One of the most plentiful wildflowers that grows in the vineyard here is Queen Anne's lace.
Over in Montrichard, the dentist, Dr. Klotz (pronounced more or less like "klutz"), quickly re-repaired the filling that he had first repaired a couple of weeks ago but had broken (partially) again. It only took him about 20 minutes, and he didn't charge me for the visit. The original visit, by the way had cost 90 euros (compared to the standard 30 euro fee for a cleaning and exam).
Here's a flower going, I think, to seed. When I took the photo I noticed red-and-black insects hiding inside.
Of course, I get 65% of those costs back from the national health plan, so the filling repair cost me only about 30 euros. Remember, the standard fee for seeing a doctor here is 25 euros, and it had been only 23 euros until July 1, when it went up. And we get 65% or 70% of that back from insurance too. So there's no reason not to go see a dentist or doctor when you feel the need.
What we call "Queen Anne's lace" is actually the wild form of the carrot — la carotte sauvage in French.
I mentioned "green mayonnaise" — mayonnaise verte — yesterday. It's a regular mayonnaise except that it's made with vegetable (olive, canola, sunflower) oil that you've poured over fresh herbs (just the leaves) like parsley, tarragon, basil, or dill and then blitzed in a blender or with a stick blender.

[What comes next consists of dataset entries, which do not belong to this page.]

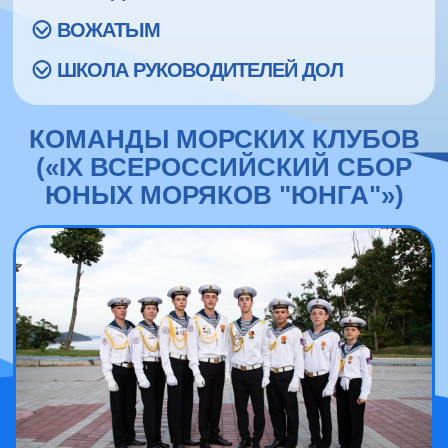
ВОЖАТЫМ
ШКОЛА РУКОВОДИТЕЛЕЙ ДОЛ
КОМАНДЫ МОРСКИХ КЛУБОВ
(«IX ВСЕРОССИЙСКИЙ СБОР
ЮНЫХ МОРЯКОВ "ЮНГА"»)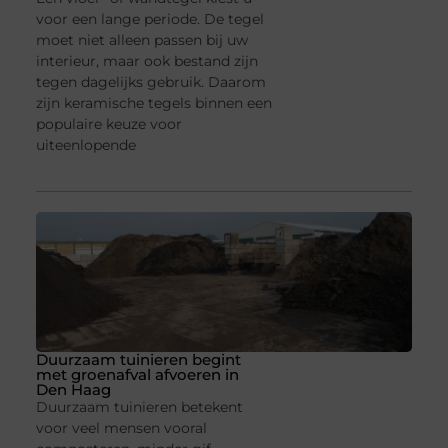
voor een lange periode. De tegel
moet niet alleen passen bij uw
interieur, maar ook bestand zijn
tegen dagelijks gebruik. Daarom
zijn keramische tegels binnen een
populaire keuze voor
uiteenlopende
Duurzaam tuinieren begint
met groenafval afvoeren in
Den Haag
Duurzaam tuinieren betekent
voor veel mensen vooral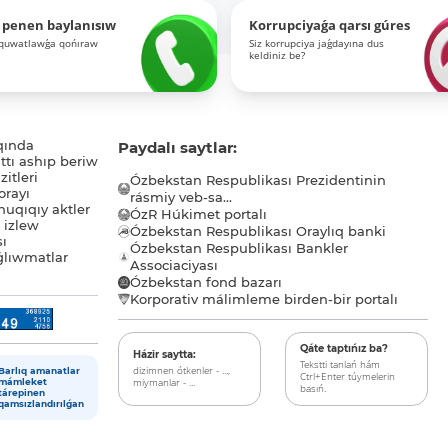
 penen baylanısıw
Korrupciyaǵa qarsı gúres
-quwatlawǵa qońıraw
Siz korrupciya jaǵdayına dus
keldiniz be?
qında
Paydalı saytlar:
tı ashıp beriw
itleri
Ózbekstan Respublikası Prezidentinin
orayı
rásmiy veb-sa...
uqıqıy aktler
ÓzR Húkimet portalı
ı izlew
Ózbekstan Respublikası Oraylıq banki
sı
Ózbekstan Respublikası Bankler
lıwmatlar
Associaciyası
Ózbekstan fond bazarı
Korporativ málimleme birden-bir portalı
Qáte taptıńız ba?
Házir saytta:
Tekstti tanlań hám
dizimnen ótkenler - ...,
Barlıq amanatlar
Ctrl+Enter túymelerin
miymanlar - ...
mámleket
basıń.
tárepinen
qamsızlandırılǵan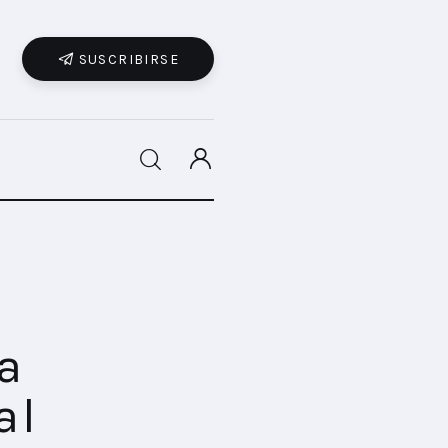
SUSCRIBIRSE
SHARE POST
la
al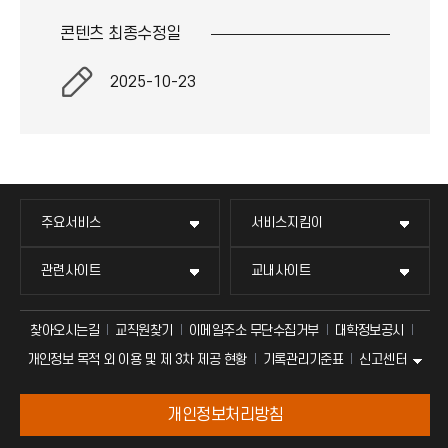
콘텐츠 최종
수정일
2025-10-23
주요서비스
서비스지킴이
관련사이트
교내사이트
찾아오시는길
교직원찾기
이메일주소 무단수집거부
대학정보공시
신고센터
개인정보 목적 외 이용 및 제 3차 제공 현황
기록관리기준표
개인정보처리방침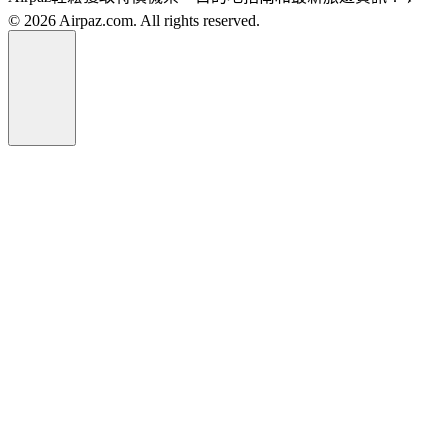
© 2026 Airpaz.com. All rights reserved.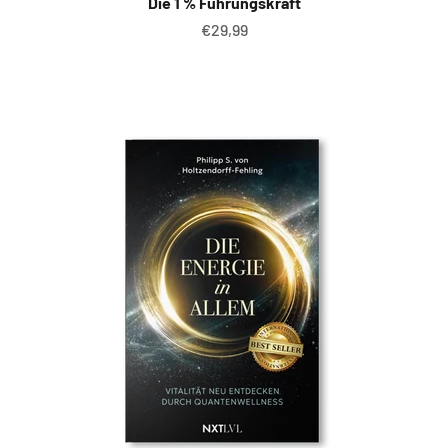
Die 1 % Führungskraft
Angebot
€29,99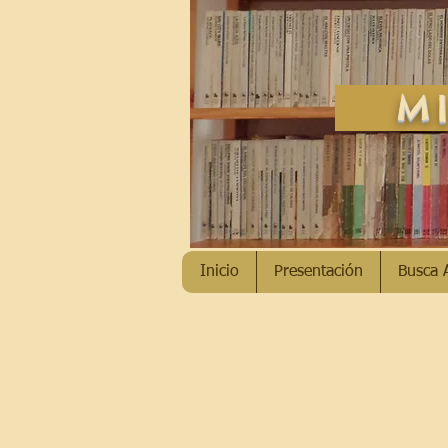
MI
Inicio
Presentación
Busca 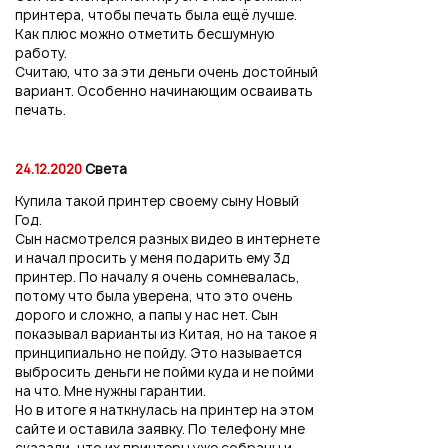
принтера, чтобы печать была ещё лучше.
Как плюс можно отметить бесшумную
работу.
Считаю, что за эти деньги очень достойный
вариант. Особенно начинающим осваивать
печать.
24.12.2020
Света
Купила такой принтер своему сыну Новый
Год.
Сын насмотрелся разных видео в интернете
и начал просить у меня подарить ему 3д
принтер. По началу я очень сомневалась,
потому что была уверена, что это очень
дорого и сложно, а папы у нас нет. Сын
показывал варианты из Китая, но на такое я
принципиально не пойду. Это называется
выбросить деньги не пойми куда и не пойми
на что. Мне нужны гарантии.
Но в итоге я наткнулась на принтер на этом
сайте и оставила заявку. По телефону мне
сказали, что их принтеры уже собраны и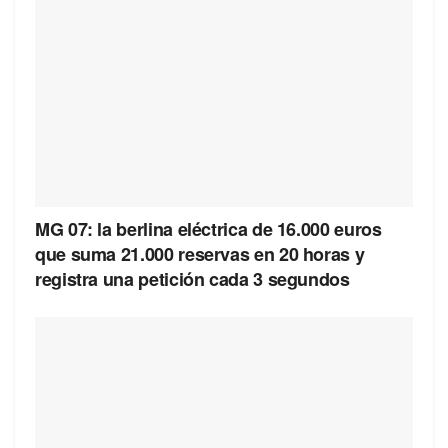
MG 07: la berlina eléctrica de 16.000 euros
que suma 21.000 reservas en 20 horas y
registra una petición cada 3 segundos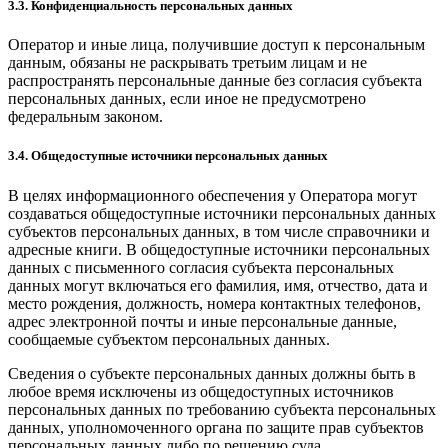
3.3. Конфиденциальность персональных данных
Оператор и иные лица, получившие доступ к персональным
данным, обязаны не раскрывать третьим лицам и не
распространять персональные данные без согласия субъекта
персональных данных, если иное не предусмотрено
федеральным законом.
3.4. Общедоступные источники персональных данных
В целях информационного обеспечения у Оператора могут
создаваться общедоступные источники персональных данных
субъектов персональных данных, в том числе справочники и
адресные книги. В общедоступные источники персональных
данных с письменного согласия субъекта персональных
данных могут включаться его фамилия, имя, отчество, дата и
место рождения, должность, номера контактных телефонов,
адрес электронной почты и иные персональные данные,
сообщаемые субъектом персональных данных.
Сведения о субъекте персональных данных должны быть в
любое время исключены из общедоступных источников
персональных данных по требованию субъекта персональных
данных, уполномоченного органа по защите прав субъектов
персональных данных либо по решению суда.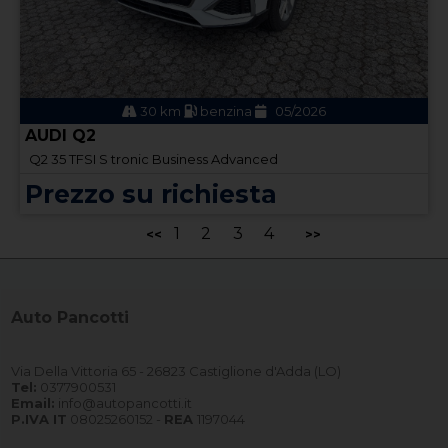
30 km
benzina
05/2026
AUDI Q2
Q2 35 TFSI S tronic Business Advanced
Prezzo su richiesta
1
2
3
4
<<
>>
Auto Pancotti
Via Della Vittoria 65 - 26823 Castiglione d'Adda (LO)
Tel:
0377900531
Email:
info@autopancotti.it
P.IVA IT
08025260152 -
REA
1197044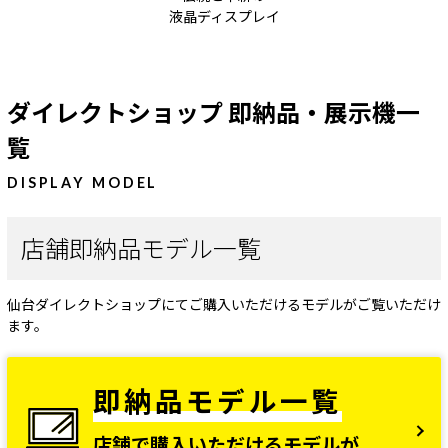
液晶ディスプレイ
ダイレクトショップ 即納品・展示機一
覧
DISPLAY MODEL
店舗即納品モデル一覧
仙台ダイレクトショップにてご購入いただけるモデルがご覧いただけ
ます。
即納品モデル一覧
店舗で購入いただけるモデルが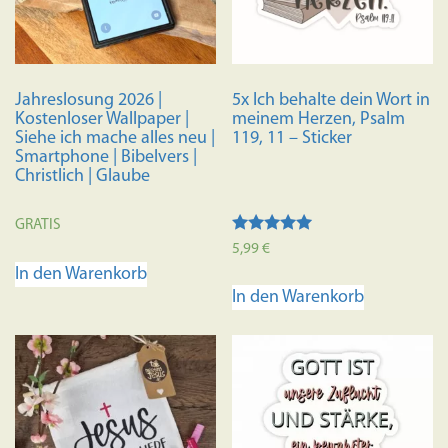
Jahreslosung 2026 |
5x Ich behalte dein Wort in
Kostenloser Wallpaper |
meinem Herzen, Psalm
Siehe ich mache alles neu |
119, 11 – Sticker
Smartphone | Bibelvers |
Christlich | Glaube
GRATIS
Bewertet mit
5,99
€
5.00
In den Warenkorb
von 5
In den Warenkorb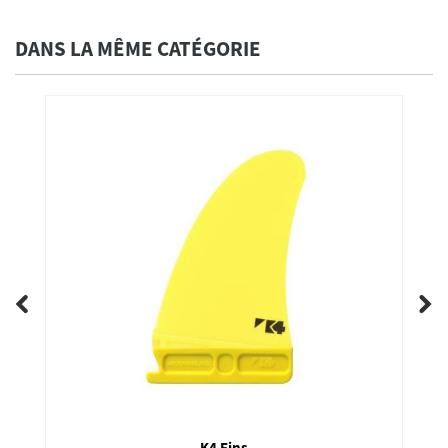
DANS LA MÊME CATÉGORIE
K4 Fins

La mayonnaise verte made with pureed basil and parsley leaves
I've posted about home-made mayonnaise several times over the years. It's really good with poached fish, asparagus, steamed potatoes, cold meats like chicken or pork, etc. I learned how to make it in the 1970s when I was spending a lot of time with a French family. It's different (less sweet) and much better than commercially made mayo.
The wild carrot is often considered to be a noxious weed. Some people feel that way about all carrots.
Our weather is pretty chilly right now. We've again gone from blazing heat back to temperatures that feel autumnal. We've had some rainfall too, which we needed. I think summertime weather will return someday soon, but you never know. Often August is our hottest month, and September is often very pleasant too. This year, we may have had all our hot weather in June and July.